When someone in a story says, "As you know..." and proceeds to tell the person what they already know, it's not good story telling.  It's not crafted -- it's straight up information dump happening. It's on the nose.

A satisfying story/script, and I would argue life experience, isn't one where the point hits you over the head, but one where you arrive at it on your own cognizance. You experience your sense of "Eureka! I've figured it out! I get it!"

Often, Christian stories feel the need to beat you over the head with the point rather than let you arrive at the point by putting 1 + 1 together for yourself. It is harder to write a story that will lead people by deduction to the point than it is to force feed them what you want them to get.

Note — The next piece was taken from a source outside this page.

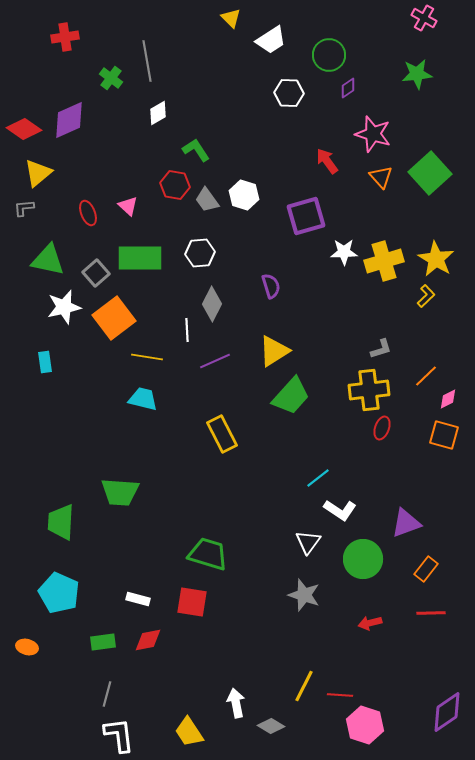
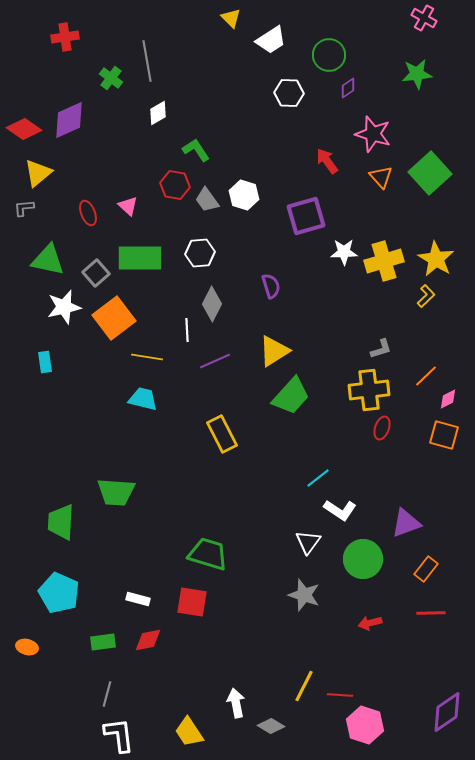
green trapezoid at (120, 492): moved 4 px left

It seems that the evangelical worship style is the same. Rather than choosing songs that glorify God and just inviting him to show, we are waiting for a big reaction -- so we feel compelled to rev up the situation so everyone "gets it." To whip up the emotions.

Perhaps as people that are very oriented to our emotions and the sensations of excitement, we forget to leave room for the slow dawning of truth that happens naturally if we allow ourselves space to focus and hear the pieces that God might be putting it together. The ideas may give us a dawning moment that is more powerful or poignant or lasting than simple emotional moment of loud or exuberant worship. The most powerful stories are the same. We don't sit and discuss the philosophies of Spider Man, but a story that makes us think hard or reason brings out discussion.

If you read a story,  or go to a play, a film, you want the joy of discovering the story. The audience does not have to be force fed and really doesn't enjoy being force fed a story. It's not as satisfying for them.

I think a similar thing could happen in worship -- though I'm not worship leader and I bet they could teach me a thing or two about their process too. It seems in our harried, busy, technology driven world, we struggle to take time or relax enough to slip into the story to let it effect us.

God's story is the greatest one ever and He is constantly wanting to reveal more depths in the plot to us, but it isn't something that sticks when we whip up an emotion and leave quickly back to our lives. It's something that is important for us to "get" by putting the pieces of the story together and listening.